## Work instructions:
Could you give the data that follows again exactly, without its pictures?

## Task data:
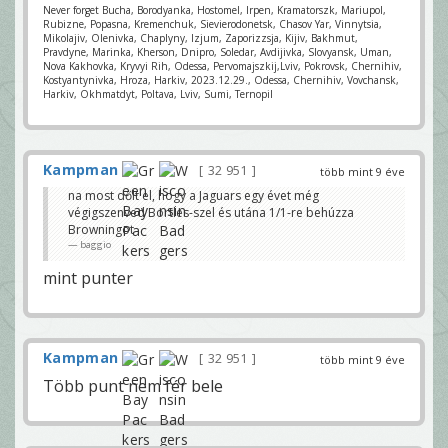
Never forget Bucha, Borodyanka, Hostomel, Irpen, Kramatorszk, Mariupol,
Rubizne, Popasna, Kremenchuk, Sievierodonetsk, Chasov Yar, Vinnytsia,
Mikolajiv, Olenivka, Chaplyny, Izjum, Zaporizzsja, Kijiv, Bakhmut,
Pravdyne, Marinka, Kherson, Dnipro, Soledar, Avdijivka, Slovyansk, Uman,
Nova Kakhovka, Kryvyi Rih, Odessa, Pervomajszkij,Lviv, Pokrovsk, Chernihiv,
Kostyantynivka, Hroza, Harkiv, 2023.12.29., Odessa, Chernihiv, Vovchansk,
Harkiv, Okhmatdyt, Poltava, Lviv, Sumi, Ternopil
Kampman
32 951
több mint 9 éve
na most dőlt el, hogy a Jaguars egy évet még
végigszenved Bortles-szel és utána 1/1-re behúzza
Browningot
baggio
mint punter
Kampman
32 951
több mint 9 éve
Több punt nem fér bele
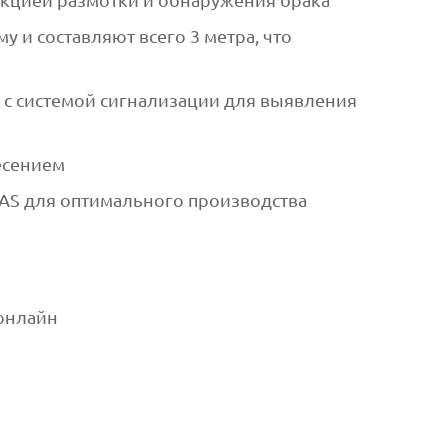
 и составляют всего 3 метра, что
с системой сигнализации для выявления
есением
MAS для оптимального производства
онлайн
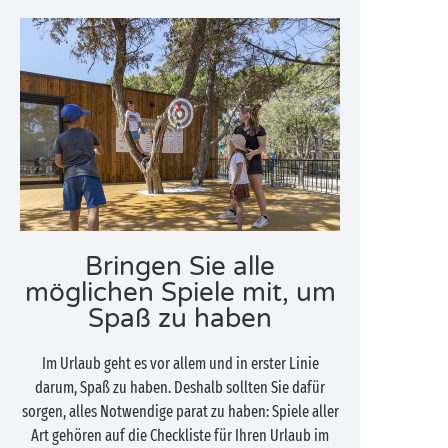
Bringen Sie alle
möglichen Spiele mit, um
Spaß zu haben
Im Urlaub geht es vor allem und in erster Linie
darum, Spaß zu haben. Deshalb sollten Sie dafür
sorgen, alles Notwendige parat zu haben: Spiele aller
Art gehören auf die Checkliste für Ihren Urlaub im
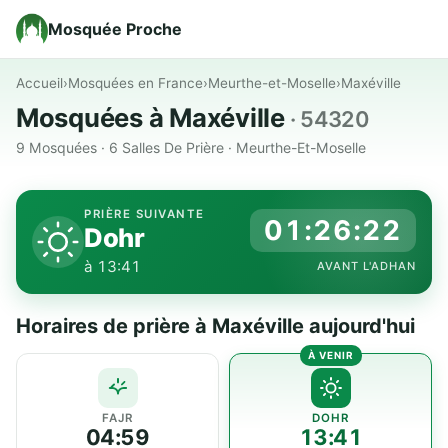
Mosquée Proche
Accueil
›
Mosquées en France
›
Meurthe-et-Moselle
›
Maxéville
Mosquées à Maxéville
· 54320
9 Mosquées · 6 Salles De Prière · Meurthe-Et-Moselle
PRIÈRE SUIVANTE
01:26:22
Dohr
à 13:41
AVANT L'ADHAN
Horaires de prière à Maxéville aujourd'hui
FAJR
DOHR
04:59
13:41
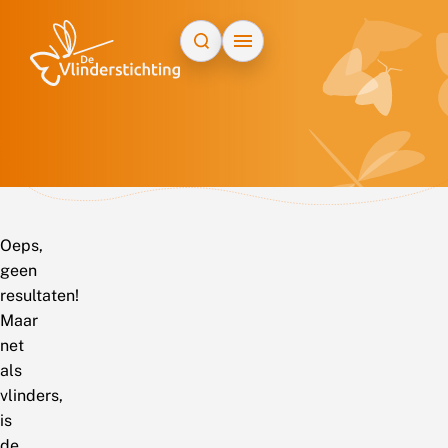
Doorgaan naar inhoud
Oeps,
geen
resultaten!
Maar
net
als
vlinders,
is
de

## Task answer:
Never forget Bucha, Borodyanka, Hostomel, Irpen, Kramatorszk, Mariupol,
Rubizne, Popasna, Kremenchuk, Sievierodonetsk, Chasov Yar, Vinnytsia,
Mikolajiv, Olenivka, Chaplyny, Izjum, Zaporizzsja, Kijiv, Bakhmut,
Pravdyne, Marinka, Kherson, Dnipro, Soledar, Avdijivka, Slovyansk, Uman,
Nova Kakhovka, Kryvyi Rih, Odessa, Pervomajszkij,Lviv, Pokrovsk, Chernihiv,
Kostyantynivka, Hroza, Harkiv, 2023.12.29., Odessa, Chernihiv, Vovchansk,
Harkiv, Okhmatdyt, Poltava, Lviv, Sumi, Ternopil
Kampman
32 951
több mint 9 éve
na most dőlt el, hogy a Jaguars egy évet még
végigszenved Bortles-szel és utána 1/1-re behúzza
Browningot
baggio
mint punter
Kampman
32 951
több mint 9 éve
Több punt nem fér bele
 и составляют всего 3 метра, что
с системой сигнализации для выявления
есением
MAS для оптимального производства
онлайн
Bringen Sie alle
möglichen Spiele mit, um
Spaß zu haben
Im Urlaub geht es vor allem und in erster Linie
darum, Spaß zu haben. Deshalb sollten Sie dafür
sorgen, alles Notwendige parat zu haben: Spiele aller
Art gehören auf die Checkliste für Ihren Urlaub im
Mosquée Proche
Accueil
›
Mosquées en France
›
Meurthe-et-Moselle
›
Maxéville
Mosquées à Maxéville
· 54320
9 Mosquées · 6 Salles De Prière · Meurthe-Et-Moselle
PRIÈRE SUIVANTE
01:26:22
Dohr
à 13:41
AVANT L'ADHAN
Horaires de prière à Maxéville aujourd'hui
FAJR
DOHR
04:59
13:41
Doorgaan naar inhoud
Oeps,
geen
resultaten!
Maar
net
als
vlinders,
is
de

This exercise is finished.